* _ACTIVITY_:
Filter the data for lines with the word "công" and copy those lines.

Page images and extracted text

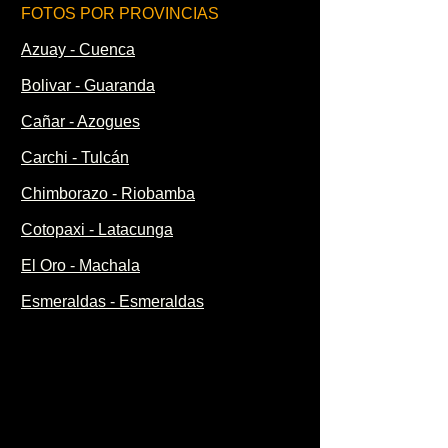
FOTOS POR PROVINCIAS
Azuay - Cuenca
Bolivar - Guaranda
Cañar - Azogues
Carchi - Tulcán
Chimborazo - Riobamba
Cotopaxi - Latacunga
El Oro - Machala
Esmeraldas - Esmeraldas
FOTOS POR PROVINCIAS
Galápagos - San Cristobál
Guayas - Guayaquil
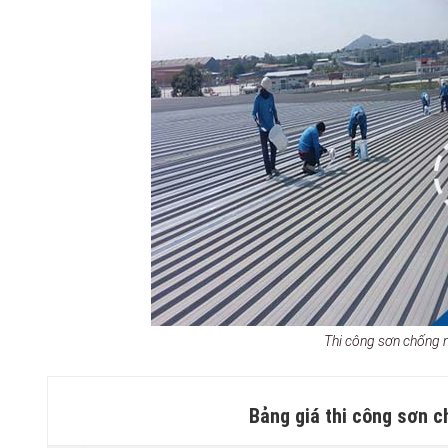
Thi công sơn chống 
Bảng giá thi công sơn c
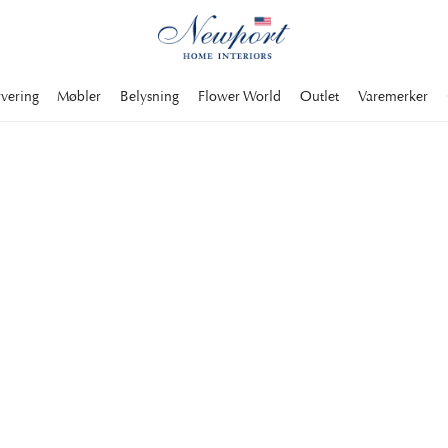
rvering
Møbler
Belysning
Flower World
Outlet
Varemerker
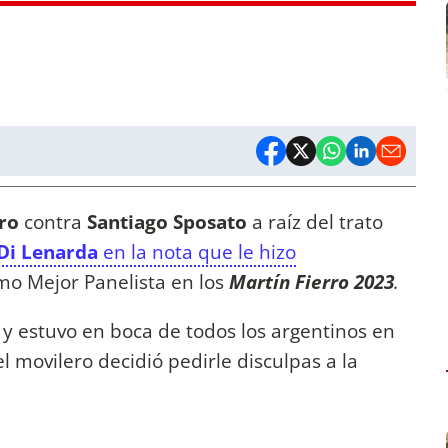
tro
contra
Santiago Sposato
a raíz del trato
Di Lenarda
en la nota que le hizo
como Mejor Panelista en los
Martín Fierro 2023
.
 y estuvo en boca de todos los argentinos en
el movilero decidió pedirle disculpas a la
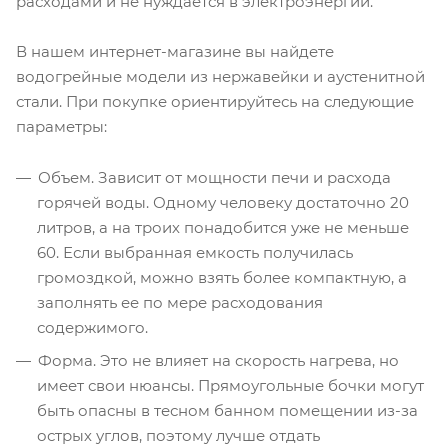
расходами и не нуждается в электроэнергии.
В нашем интернет-магазине вы найдете
водогрейные модели из нержавейки и аустенитной
стали. При покупке ориентируйтесь на следующие
параметры:
Объем. Зависит от мощности печи и расхода
горячей воды. Одному человеку достаточно 20
литров, а на троих понадобится уже не меньше
60. Если выбранная емкость получилась
громоздкой, можно взять более компактную, а
заполнять ее по мере расходования
содержимого.
Форма. Это не влияет на скорость нагрева, но
имеет свои нюансы. Прямоугольные бочки могут
быть опасны в тесном банном помещении из-за
острых углов, поэтому лучше отдать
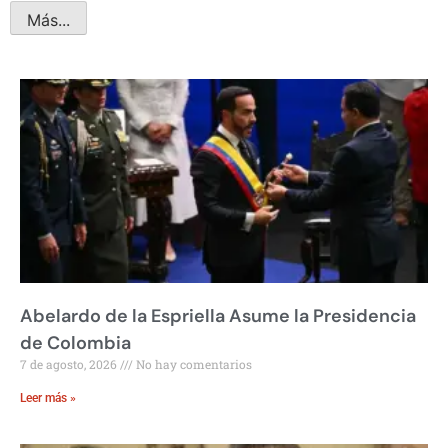
Más...
Abelardo de la Espriella Asume la Presidencia
de Colombia
7 de agosto, 2026
No hay comentarios
Leer más »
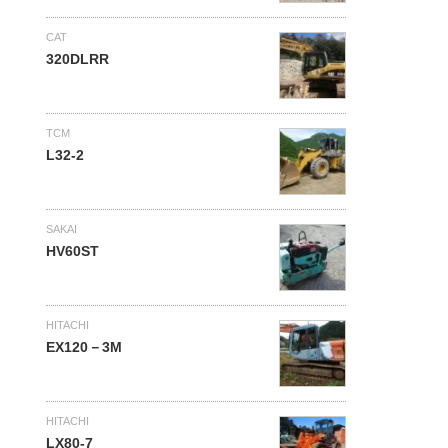
CAT
320DLRR
TCM
L32-2
SAKAI
HV60ST
HITACHI
EX120－3M
HITACHI
LX80-7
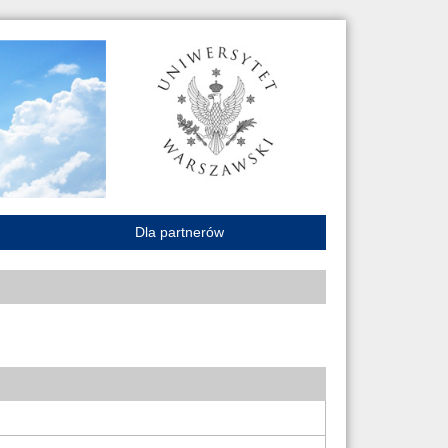
Dla partnerów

* _YOUR SOLUTION_:
Thi công sơn chống 
Bảng giá thi công sơn c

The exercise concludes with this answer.